§ **PROBLEM**:
List each line of the data that holds the string "Tabla", please.

§ **LISTED ENTRIES**:

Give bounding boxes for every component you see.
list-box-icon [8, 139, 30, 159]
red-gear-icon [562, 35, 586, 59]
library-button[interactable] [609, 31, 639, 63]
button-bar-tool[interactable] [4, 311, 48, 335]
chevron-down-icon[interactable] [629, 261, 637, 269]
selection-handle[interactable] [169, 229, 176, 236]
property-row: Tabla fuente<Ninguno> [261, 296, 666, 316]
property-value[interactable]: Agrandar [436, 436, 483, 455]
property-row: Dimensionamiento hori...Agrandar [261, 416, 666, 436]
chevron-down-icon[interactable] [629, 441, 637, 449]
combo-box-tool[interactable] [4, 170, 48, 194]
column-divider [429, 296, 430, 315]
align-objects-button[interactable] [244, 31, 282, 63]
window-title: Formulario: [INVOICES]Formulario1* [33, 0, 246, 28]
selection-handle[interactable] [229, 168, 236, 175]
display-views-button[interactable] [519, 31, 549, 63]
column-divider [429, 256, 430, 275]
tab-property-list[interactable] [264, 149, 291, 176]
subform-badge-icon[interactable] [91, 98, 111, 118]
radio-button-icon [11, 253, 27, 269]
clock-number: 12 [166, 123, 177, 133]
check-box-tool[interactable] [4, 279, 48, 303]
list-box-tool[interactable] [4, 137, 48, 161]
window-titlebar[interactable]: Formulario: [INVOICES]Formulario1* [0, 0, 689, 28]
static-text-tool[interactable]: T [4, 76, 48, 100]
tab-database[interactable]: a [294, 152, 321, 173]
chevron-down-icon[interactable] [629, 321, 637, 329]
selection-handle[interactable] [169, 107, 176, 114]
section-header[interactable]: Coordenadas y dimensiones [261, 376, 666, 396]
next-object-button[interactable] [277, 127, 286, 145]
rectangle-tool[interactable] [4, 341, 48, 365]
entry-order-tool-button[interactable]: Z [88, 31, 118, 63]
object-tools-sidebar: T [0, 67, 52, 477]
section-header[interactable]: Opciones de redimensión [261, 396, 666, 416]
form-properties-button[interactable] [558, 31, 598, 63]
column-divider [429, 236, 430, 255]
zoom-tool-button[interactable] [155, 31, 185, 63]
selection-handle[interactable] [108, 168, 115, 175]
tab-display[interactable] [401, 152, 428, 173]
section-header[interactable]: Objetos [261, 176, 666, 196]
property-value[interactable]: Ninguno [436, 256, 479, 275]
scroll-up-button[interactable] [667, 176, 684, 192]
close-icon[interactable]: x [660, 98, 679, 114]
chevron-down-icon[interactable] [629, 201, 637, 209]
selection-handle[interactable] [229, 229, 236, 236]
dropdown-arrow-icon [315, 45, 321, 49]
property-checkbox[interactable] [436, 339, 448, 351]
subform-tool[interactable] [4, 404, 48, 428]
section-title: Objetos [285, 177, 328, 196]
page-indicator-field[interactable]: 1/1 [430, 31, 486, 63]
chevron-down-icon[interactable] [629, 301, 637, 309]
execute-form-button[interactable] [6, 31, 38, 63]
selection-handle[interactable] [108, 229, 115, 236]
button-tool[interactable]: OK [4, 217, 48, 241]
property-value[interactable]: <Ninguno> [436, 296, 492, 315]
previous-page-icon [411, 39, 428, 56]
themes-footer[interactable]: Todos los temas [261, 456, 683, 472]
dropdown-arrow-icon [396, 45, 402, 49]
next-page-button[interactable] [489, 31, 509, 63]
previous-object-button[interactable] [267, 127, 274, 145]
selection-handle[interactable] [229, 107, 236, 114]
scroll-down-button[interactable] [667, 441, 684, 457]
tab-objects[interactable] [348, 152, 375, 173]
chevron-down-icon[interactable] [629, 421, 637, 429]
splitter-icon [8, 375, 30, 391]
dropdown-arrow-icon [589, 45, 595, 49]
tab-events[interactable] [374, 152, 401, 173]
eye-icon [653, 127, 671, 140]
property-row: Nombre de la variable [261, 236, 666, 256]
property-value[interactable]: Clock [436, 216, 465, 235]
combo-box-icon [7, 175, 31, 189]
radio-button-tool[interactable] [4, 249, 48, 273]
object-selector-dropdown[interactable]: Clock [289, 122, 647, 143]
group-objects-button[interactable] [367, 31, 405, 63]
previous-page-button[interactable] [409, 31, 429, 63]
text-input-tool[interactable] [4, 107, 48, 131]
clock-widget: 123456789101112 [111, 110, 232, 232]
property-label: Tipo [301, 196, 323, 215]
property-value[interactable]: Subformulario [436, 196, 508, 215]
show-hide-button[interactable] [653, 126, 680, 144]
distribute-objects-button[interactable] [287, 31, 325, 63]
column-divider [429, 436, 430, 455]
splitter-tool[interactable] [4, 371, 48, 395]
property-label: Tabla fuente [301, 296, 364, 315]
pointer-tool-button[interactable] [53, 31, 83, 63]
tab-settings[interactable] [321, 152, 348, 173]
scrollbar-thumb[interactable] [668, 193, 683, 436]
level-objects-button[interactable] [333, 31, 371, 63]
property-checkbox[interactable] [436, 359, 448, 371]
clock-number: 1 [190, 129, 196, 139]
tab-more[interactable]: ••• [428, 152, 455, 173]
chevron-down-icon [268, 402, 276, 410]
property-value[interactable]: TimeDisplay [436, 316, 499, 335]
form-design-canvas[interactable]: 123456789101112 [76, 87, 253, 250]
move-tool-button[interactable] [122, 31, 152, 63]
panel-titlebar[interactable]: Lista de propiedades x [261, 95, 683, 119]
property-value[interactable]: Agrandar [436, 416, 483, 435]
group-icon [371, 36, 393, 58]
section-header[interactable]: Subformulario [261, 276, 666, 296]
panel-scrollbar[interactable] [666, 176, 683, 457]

§ **SOLUTION TO THIS TASK**:
property-row: Tabla fuente<Ninguno> [261, 296, 666, 316]
property-label: Tabla fuente [301, 296, 364, 315]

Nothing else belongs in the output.